# HOW TO COMPLETE THIS TASK
Without any images, output the records below verbatim.

# RECORDS SHOWN
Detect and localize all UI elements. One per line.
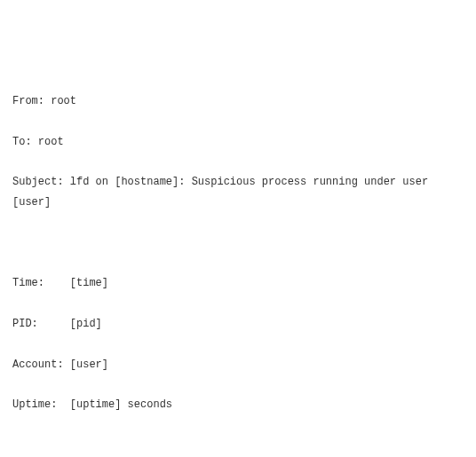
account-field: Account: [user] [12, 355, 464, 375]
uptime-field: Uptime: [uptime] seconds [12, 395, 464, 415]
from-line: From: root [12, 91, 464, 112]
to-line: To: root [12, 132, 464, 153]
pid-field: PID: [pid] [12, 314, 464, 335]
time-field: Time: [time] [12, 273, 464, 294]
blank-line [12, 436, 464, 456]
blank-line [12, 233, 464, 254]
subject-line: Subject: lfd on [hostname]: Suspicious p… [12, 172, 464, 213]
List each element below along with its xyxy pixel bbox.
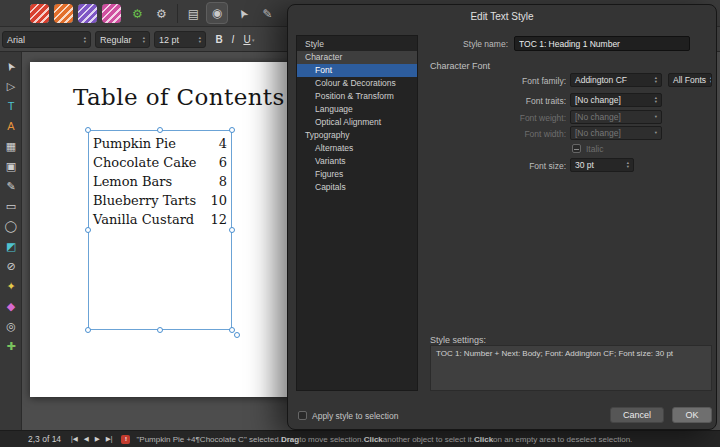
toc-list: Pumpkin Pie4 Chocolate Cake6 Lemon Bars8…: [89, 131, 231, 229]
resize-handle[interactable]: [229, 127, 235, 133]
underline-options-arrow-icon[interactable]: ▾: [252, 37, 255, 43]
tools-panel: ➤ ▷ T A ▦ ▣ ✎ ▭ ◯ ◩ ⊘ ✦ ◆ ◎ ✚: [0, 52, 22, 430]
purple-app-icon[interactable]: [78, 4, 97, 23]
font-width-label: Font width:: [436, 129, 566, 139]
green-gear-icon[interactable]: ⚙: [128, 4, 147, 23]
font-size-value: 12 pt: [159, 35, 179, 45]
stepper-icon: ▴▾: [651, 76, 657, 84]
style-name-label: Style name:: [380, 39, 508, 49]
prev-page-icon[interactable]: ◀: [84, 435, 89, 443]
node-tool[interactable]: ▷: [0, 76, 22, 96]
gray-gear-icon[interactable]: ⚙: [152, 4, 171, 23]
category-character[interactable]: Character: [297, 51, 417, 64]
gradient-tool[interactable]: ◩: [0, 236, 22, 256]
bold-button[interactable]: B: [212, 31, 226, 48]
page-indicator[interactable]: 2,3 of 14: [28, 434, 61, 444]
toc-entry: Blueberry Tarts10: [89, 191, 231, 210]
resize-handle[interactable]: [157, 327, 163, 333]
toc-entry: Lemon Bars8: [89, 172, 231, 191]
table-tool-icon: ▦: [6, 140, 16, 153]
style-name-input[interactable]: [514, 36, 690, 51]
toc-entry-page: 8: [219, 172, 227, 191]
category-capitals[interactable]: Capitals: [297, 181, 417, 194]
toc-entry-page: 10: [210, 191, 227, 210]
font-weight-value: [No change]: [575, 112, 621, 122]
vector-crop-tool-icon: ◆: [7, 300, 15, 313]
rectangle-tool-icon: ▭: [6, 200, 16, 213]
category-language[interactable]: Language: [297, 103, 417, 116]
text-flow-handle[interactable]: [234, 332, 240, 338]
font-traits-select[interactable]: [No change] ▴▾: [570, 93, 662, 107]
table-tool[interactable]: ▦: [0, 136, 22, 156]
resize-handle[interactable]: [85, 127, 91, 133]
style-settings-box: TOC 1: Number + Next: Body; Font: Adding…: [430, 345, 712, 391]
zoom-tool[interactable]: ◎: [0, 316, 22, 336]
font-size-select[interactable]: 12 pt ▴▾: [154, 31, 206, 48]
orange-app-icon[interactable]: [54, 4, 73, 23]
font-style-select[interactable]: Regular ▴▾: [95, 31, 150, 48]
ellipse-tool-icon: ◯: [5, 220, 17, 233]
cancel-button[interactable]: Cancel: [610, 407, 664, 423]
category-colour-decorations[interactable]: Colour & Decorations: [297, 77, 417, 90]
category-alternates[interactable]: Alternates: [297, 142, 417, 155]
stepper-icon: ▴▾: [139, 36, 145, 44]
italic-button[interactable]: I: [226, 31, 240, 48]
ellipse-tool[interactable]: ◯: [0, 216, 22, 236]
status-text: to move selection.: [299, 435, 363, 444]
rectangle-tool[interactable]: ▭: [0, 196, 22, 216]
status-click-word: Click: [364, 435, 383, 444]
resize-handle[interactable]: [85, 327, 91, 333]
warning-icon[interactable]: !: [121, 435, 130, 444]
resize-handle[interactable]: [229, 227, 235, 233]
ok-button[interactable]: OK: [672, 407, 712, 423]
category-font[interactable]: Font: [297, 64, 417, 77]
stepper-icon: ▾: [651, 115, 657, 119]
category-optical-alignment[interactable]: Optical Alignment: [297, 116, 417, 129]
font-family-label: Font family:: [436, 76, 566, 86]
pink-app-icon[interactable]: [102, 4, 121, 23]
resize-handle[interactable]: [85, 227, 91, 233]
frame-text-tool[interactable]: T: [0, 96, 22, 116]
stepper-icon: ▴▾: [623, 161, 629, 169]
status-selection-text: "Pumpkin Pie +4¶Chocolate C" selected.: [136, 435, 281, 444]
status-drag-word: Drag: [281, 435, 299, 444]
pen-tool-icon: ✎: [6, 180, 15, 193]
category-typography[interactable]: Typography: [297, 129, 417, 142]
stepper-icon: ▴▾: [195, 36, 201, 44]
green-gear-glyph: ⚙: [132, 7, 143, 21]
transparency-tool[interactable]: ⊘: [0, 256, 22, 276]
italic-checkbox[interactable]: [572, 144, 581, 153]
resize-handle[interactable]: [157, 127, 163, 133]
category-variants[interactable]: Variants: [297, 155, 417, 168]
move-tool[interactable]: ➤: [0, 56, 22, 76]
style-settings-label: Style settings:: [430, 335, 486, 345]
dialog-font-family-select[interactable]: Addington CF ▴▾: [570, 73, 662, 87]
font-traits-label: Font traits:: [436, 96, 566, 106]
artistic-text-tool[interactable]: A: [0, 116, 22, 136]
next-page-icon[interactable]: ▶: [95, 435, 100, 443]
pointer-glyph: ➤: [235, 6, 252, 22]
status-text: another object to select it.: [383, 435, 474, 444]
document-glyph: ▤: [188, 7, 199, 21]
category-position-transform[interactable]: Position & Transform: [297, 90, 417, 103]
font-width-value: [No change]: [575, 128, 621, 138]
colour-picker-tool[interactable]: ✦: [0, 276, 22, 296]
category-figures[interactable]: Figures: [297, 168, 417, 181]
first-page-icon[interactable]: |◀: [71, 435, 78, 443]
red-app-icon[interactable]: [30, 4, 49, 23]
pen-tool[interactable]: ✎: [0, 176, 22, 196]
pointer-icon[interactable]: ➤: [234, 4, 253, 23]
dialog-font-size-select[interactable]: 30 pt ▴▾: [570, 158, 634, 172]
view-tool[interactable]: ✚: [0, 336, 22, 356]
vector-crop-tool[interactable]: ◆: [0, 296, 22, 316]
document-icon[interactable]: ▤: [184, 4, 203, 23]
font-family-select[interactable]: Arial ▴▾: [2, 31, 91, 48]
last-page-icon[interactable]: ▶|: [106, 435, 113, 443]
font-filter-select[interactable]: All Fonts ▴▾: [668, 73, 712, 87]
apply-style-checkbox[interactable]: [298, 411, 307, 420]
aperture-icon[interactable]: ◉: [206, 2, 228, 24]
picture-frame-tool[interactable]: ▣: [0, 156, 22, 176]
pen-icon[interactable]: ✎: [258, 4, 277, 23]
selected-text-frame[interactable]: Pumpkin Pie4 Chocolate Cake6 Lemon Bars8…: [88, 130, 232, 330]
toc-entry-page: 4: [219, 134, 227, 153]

# EXERCISE SOLUTION
Detect and localize all UI elements. One per line.
account-field: Account: [user] [12, 355, 464, 375]
uptime-field: Uptime: [uptime] seconds [12, 395, 464, 415]
from-line: From: root [12, 91, 464, 112]
to-line: To: root [12, 132, 464, 153]
pid-field: PID: [pid] [12, 314, 464, 335]
time-field: Time: [time] [12, 273, 464, 294]
blank-line [12, 436, 464, 456]
blank-line [12, 233, 464, 254]
subject-line: Subject: lfd on [hostname]: Suspicious p… [12, 172, 464, 213]
List each element below along with its xyxy pixel bbox.
toc-list: Pumpkin Pie4 Chocolate Cake6 Lemon Bars8…: [89, 131, 231, 229]
resize-handle[interactable]: [229, 127, 235, 133]
underline-options-arrow-icon[interactable]: ▾: [252, 37, 255, 43]
tools-panel: ➤ ▷ T A ▦ ▣ ✎ ▭ ◯ ◩ ⊘ ✦ ◆ ◎ ✚: [0, 52, 22, 430]
purple-app-icon[interactable]: [78, 4, 97, 23]
font-width-label: Font width:: [436, 129, 566, 139]
green-gear-icon[interactable]: ⚙: [128, 4, 147, 23]
font-size-value: 12 pt: [159, 35, 179, 45]
stepper-icon: ▴▾: [651, 76, 657, 84]
style-name-label: Style name:: [380, 39, 508, 49]
prev-page-icon[interactable]: ◀: [84, 435, 89, 443]
node-tool[interactable]: ▷: [0, 76, 22, 96]
gray-gear-icon[interactable]: ⚙: [152, 4, 171, 23]
category-character[interactable]: Character: [297, 51, 417, 64]
gradient-tool[interactable]: ◩: [0, 236, 22, 256]
bold-button[interactable]: B: [212, 31, 226, 48]
page-indicator[interactable]: 2,3 of 14: [28, 434, 61, 444]
toc-entry: Blueberry Tarts10: [89, 191, 231, 210]
resize-handle[interactable]: [157, 327, 163, 333]
toc-entry: Lemon Bars8: [89, 172, 231, 191]
table-tool-icon: ▦: [6, 140, 16, 153]
style-name-input[interactable]: [514, 36, 690, 51]
toc-entry-page: 8: [219, 172, 227, 191]
category-capitals[interactable]: Capitals: [297, 181, 417, 194]
toc-entry-page: 10: [210, 191, 227, 210]
font-weight-value: [No change]: [575, 112, 621, 122]
vector-crop-tool-icon: ◆: [7, 300, 15, 313]
rectangle-tool-icon: ▭: [6, 200, 16, 213]
category-language[interactable]: Language: [297, 103, 417, 116]
text-flow-handle[interactable]: [234, 332, 240, 338]
font-traits-select[interactable]: [No change] ▴▾: [570, 93, 662, 107]
table-tool[interactable]: ▦: [0, 136, 22, 156]
resize-handle[interactable]: [85, 127, 91, 133]
style-settings-box: TOC 1: Number + Next: Body; Font: Adding…: [430, 345, 712, 391]
zoom-tool[interactable]: ◎: [0, 316, 22, 336]
font-size-select[interactable]: 12 pt ▴▾: [154, 31, 206, 48]
orange-app-icon[interactable]: [54, 4, 73, 23]
font-style-select[interactable]: Regular ▴▾: [95, 31, 150, 48]
ellipse-tool-icon: ◯: [5, 220, 17, 233]
cancel-button[interactable]: Cancel: [610, 407, 664, 423]
category-colour-decorations[interactable]: Colour & Decorations: [297, 77, 417, 90]
category-alternates[interactable]: Alternates: [297, 142, 417, 155]
stepper-icon: ▴▾: [139, 36, 145, 44]
italic-button[interactable]: I: [226, 31, 240, 48]
ellipse-tool[interactable]: ◯: [0, 216, 22, 236]
status-text: to move selection.: [299, 435, 363, 444]
rectangle-tool[interactable]: ▭: [0, 196, 22, 216]
status-click-word: Click: [364, 435, 383, 444]
resize-handle[interactable]: [85, 327, 91, 333]
warning-icon[interactable]: !: [121, 435, 130, 444]
resize-handle[interactable]: [229, 227, 235, 233]
ok-button[interactable]: OK: [672, 407, 712, 423]
category-font[interactable]: Font: [297, 64, 417, 77]
stepper-icon: ▾: [651, 115, 657, 119]
category-optical-alignment[interactable]: Optical Alignment: [297, 116, 417, 129]
font-family-label: Font family:: [436, 76, 566, 86]
pink-app-icon[interactable]: [102, 4, 121, 23]
resize-handle[interactable]: [85, 227, 91, 233]
frame-text-tool[interactable]: T: [0, 96, 22, 116]
stepper-icon: ▴▾: [623, 161, 629, 169]
status-selection-text: "Pumpkin Pie +4¶Chocolate C" selected.: [136, 435, 281, 444]
status-drag-word: Drag: [281, 435, 299, 444]
pen-tool-icon: ✎: [6, 180, 15, 193]
category-typography[interactable]: Typography: [297, 129, 417, 142]
stepper-icon: ▴▾: [195, 36, 201, 44]
green-gear-glyph: ⚙: [132, 7, 143, 21]
transparency-tool[interactable]: ⊘: [0, 256, 22, 276]
italic-checkbox[interactable]: [572, 144, 581, 153]
resize-handle[interactable]: [157, 127, 163, 133]
category-variants[interactable]: Variants: [297, 155, 417, 168]
move-tool[interactable]: ➤: [0, 56, 22, 76]
style-settings-label: Style settings:: [430, 335, 486, 345]
dialog-font-family-select[interactable]: Addington CF ▴▾: [570, 73, 662, 87]
font-traits-label: Font traits:: [436, 96, 566, 106]
artistic-text-tool[interactable]: A: [0, 116, 22, 136]
next-page-icon[interactable]: ▶: [95, 435, 100, 443]
pointer-glyph: ➤: [235, 6, 252, 22]
status-text: another object to select it.: [383, 435, 474, 444]
document-glyph: ▤: [188, 7, 199, 21]
category-position-transform[interactable]: Position & Transform: [297, 90, 417, 103]
font-width-value: [No change]: [575, 128, 621, 138]
colour-picker-tool[interactable]: ✦: [0, 276, 22, 296]
category-figures[interactable]: Figures: [297, 168, 417, 181]
first-page-icon[interactable]: |◀: [71, 435, 78, 443]
red-app-icon[interactable]: [30, 4, 49, 23]
pen-tool[interactable]: ✎: [0, 176, 22, 196]
pointer-icon[interactable]: ➤: [234, 4, 253, 23]
dialog-font-size-select[interactable]: 30 pt ▴▾: [570, 158, 634, 172]
view-tool[interactable]: ✚: [0, 336, 22, 356]
vector-crop-tool[interactable]: ◆: [0, 296, 22, 316]
document-icon[interactable]: ▤: [184, 4, 203, 23]
font-family-select[interactable]: Arial ▴▾: [2, 31, 91, 48]
last-page-icon[interactable]: ▶|: [106, 435, 113, 443]
font-filter-select[interactable]: All Fonts ▴▾: [668, 73, 712, 87]
apply-style-checkbox[interactable]: [298, 411, 307, 420]
aperture-icon[interactable]: ◉: [206, 2, 228, 24]
picture-frame-tool[interactable]: ▣: [0, 156, 22, 176]
pen-icon[interactable]: ✎: [258, 4, 277, 23]
selected-text-frame[interactable]: Pumpkin Pie4 Chocolate Cake6 Lemon Bars8…: [88, 130, 232, 330]
toc-entry-page: 4: [219, 134, 227, 153]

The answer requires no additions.